A bare number is the only acceptable answer: how many lines of these entries include "were"?
=== Data for review ===
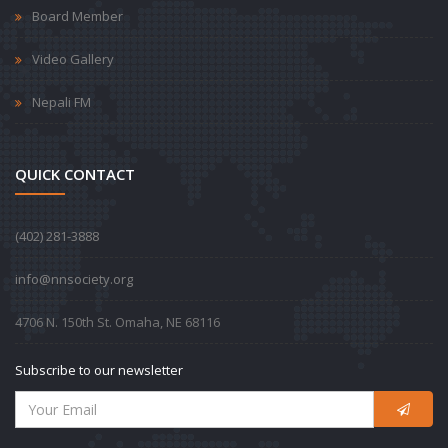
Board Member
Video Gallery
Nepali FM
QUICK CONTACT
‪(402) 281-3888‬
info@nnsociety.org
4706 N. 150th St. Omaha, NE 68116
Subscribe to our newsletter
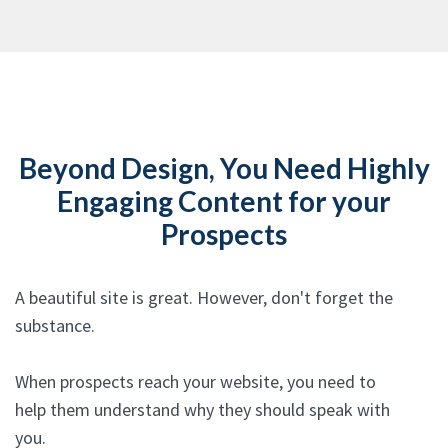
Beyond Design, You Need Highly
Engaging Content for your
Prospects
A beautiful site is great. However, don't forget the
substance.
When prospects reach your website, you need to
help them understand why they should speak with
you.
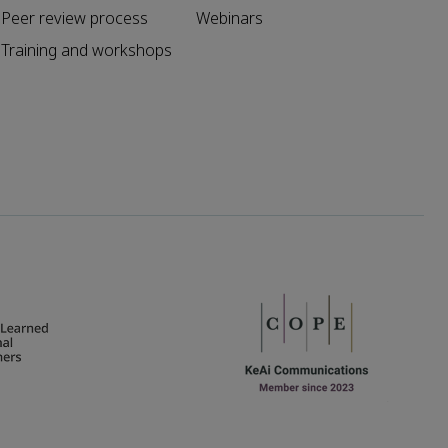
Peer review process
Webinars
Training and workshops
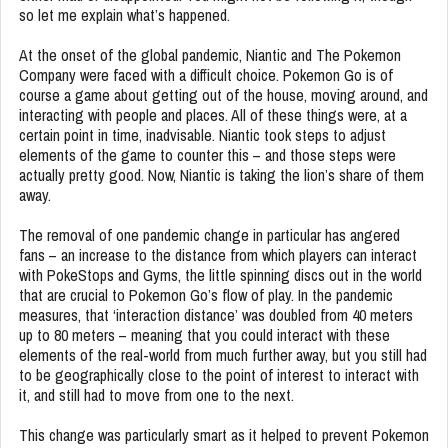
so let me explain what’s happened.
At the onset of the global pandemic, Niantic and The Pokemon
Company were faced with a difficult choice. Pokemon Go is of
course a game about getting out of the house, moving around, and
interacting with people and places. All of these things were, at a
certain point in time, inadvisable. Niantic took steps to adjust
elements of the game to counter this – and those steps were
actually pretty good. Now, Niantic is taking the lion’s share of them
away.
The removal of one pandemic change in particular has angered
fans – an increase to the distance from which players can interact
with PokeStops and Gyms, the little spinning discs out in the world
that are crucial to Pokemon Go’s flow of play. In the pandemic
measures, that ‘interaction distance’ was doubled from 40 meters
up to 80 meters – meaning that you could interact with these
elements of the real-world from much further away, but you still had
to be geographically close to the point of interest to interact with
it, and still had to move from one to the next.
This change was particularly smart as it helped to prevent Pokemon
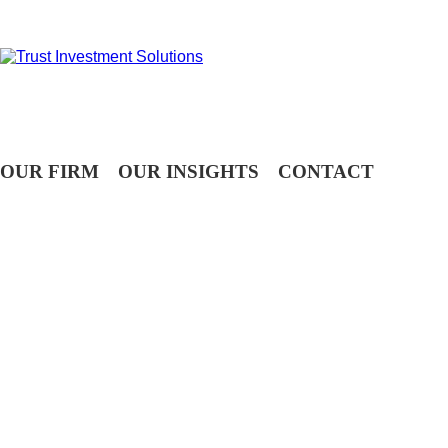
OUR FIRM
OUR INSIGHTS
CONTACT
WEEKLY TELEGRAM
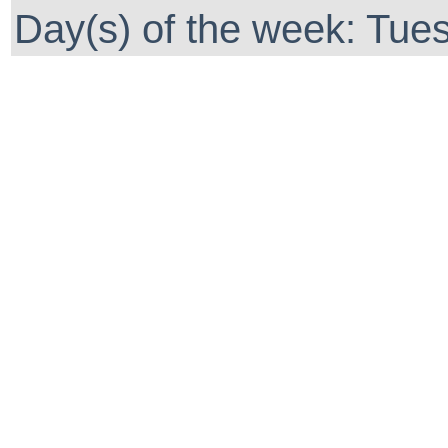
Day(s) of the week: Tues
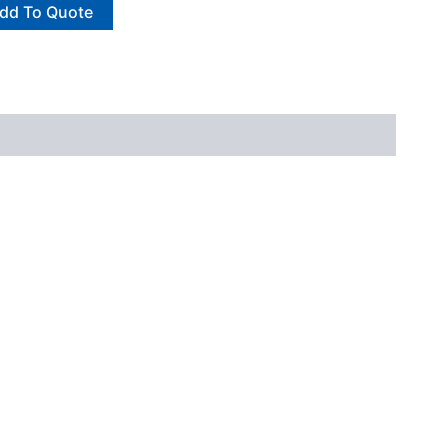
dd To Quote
===
Finished exercise = 3